» **Exercise**
When duplicating the records beneath this instruction, omit every picture and keep all else exact.
***
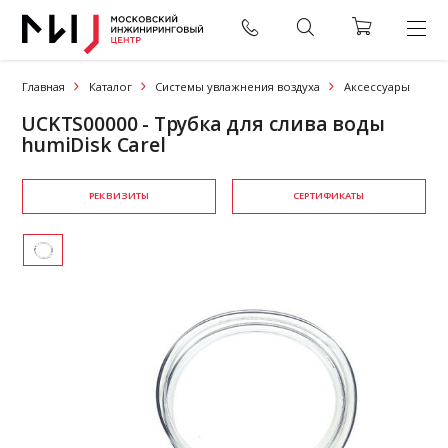
Главная
Каталог
Системы увлажнения воздуха
Аксессуары
UCKTS00000 - Трубка для слива воды
humiDisk Carel
РЕКВИЗИТЫ
СЕРТИФИКАТЫ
***
» **Answer box**
Главная
Каталог
Системы увлажнения воздуха
Аксессуары
UCKTS00000 - Трубка для слива воды
humiDisk Carel
РЕКВИЗИТЫ
СЕРТИФИКАТЫ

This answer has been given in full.